I’m always amazed when my earnest undergrad students approach me with the YA fantasy trilogy or dystopian sci-fi adventure they’ve been scheming up, worried only about how they’ll spend their inevitable millions. The writing, they imagine, is a mere formality to be gotten out of the way before glorying in fame and success. They don’t yet know that most books are never written, and an astonishing number of those that are never find an agent or publisher. The average book sells a few hundred copies and makes maybe fifteen hundred bucks. In Canada, moving 5,000 copies is considered bestseller territory.

Stephen Marche is here to set the record straight in his slim volume of hard truths: writing is failure. It’s not a route to fame, money, or even a basic living. It is hard work, suffering, and sacrifice with little guarantee of reward.

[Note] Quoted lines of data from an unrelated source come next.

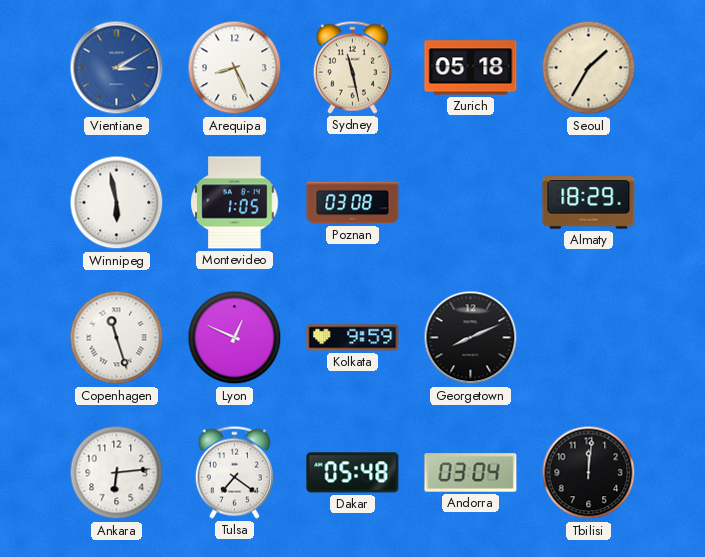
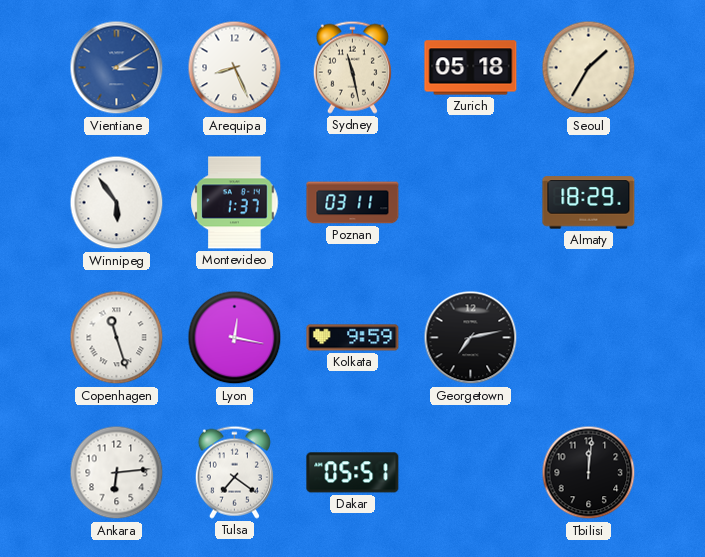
Winnipeg: 5:58 -> 5:54
Montevideo: 1:05 -> 1:37
Poznan: 03:08 -> 03:11
Lyon: 12:49 -> 12:17
Georgetown: 8:11 -> 7:13
Dakar: 05:48 -> 05:51
Andorra: 03:04 -> none
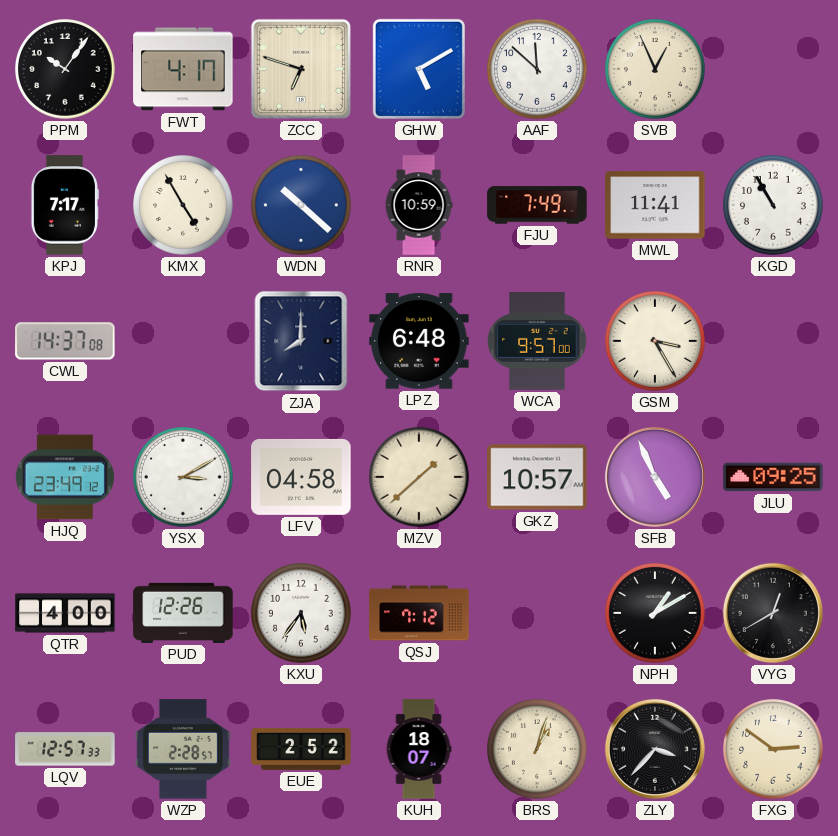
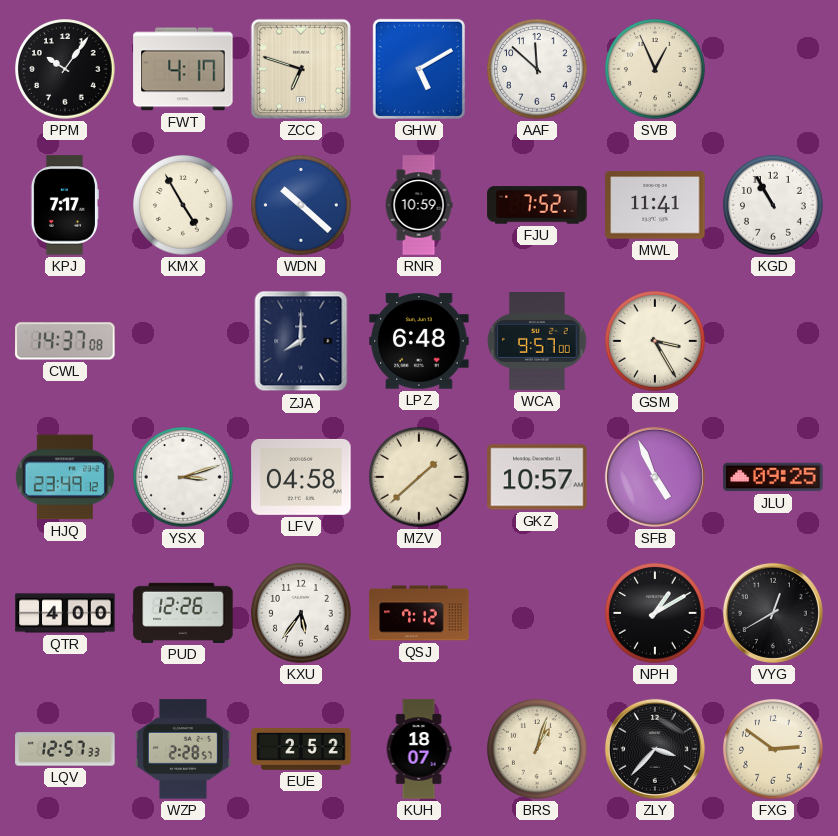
FJU: 7:49 -> 7:52
YSX: 3:10 -> 3:12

It is constant rejection — “throwing yourself against the door so that a crack may allow light in.”

On Writing and Failure is driven by difficult questions posed with hilarious (indeed, maddening) bluntness: “You think it should be easy to sell your feelings? You want to be congratulated for it? You want them to throw you a big party?”

The book is composed of brief, sobering anecdotes, mostly about canonical (read: white, male) writers who we consider “successful”: Samuel Johnson was “broke as fuck” and Richard Savage died in debtor’s prison. The only publisher Vladimir Nabokov could find for Lolita was a pornographer invested in destigmatizing pedophilia. George Orwell’s Animal Farm was published so long after he’d written it that the political allegory was hopelessly misunderstood. James Joyce couldn’t even get a job as a part- time lecturer at a low-level college. Jane Austen had to pay up front to have her books published and didn’t live to see her name on any of them. As Marche so aptly asks, “Why would it be any different for you?”

Marche is reluctant to give generalized advice, but what he does offer cuts right through the bullshit: the quality of your writing has depressingly little effect on your career, yet it is the only thing that matters. If you want to write well, you’ll have to do it for its own sake, submitting and persevering. No whining. No complaining. Just write.